DATA PROVIDED Block Start

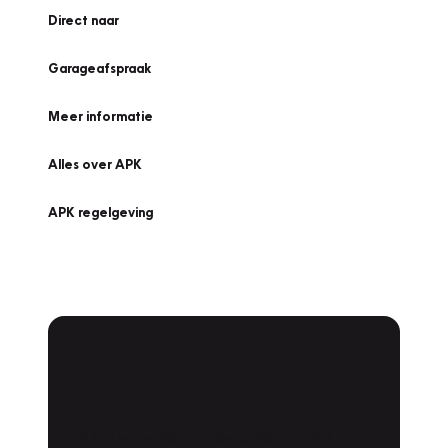
Direct naar
Garageafspraak
Meer informatie
Alles over APK
APK regelgeving
APK Keuring bij
Vakgarage!
Is het weer tijd voor de jaarlijkse APK? Ga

DATA PROVIDED Block End

__YOUR TASK__:
Using the material above, reproduce exactly the line that contains "APK regelgeving" and all lines after it through the last one, and only those.

__OUTPUT OF THE TASK__:
APK regelgeving
APK Keuring bij
Vakgarage!
Is het weer tijd voor de jaarlijkse APK? Ga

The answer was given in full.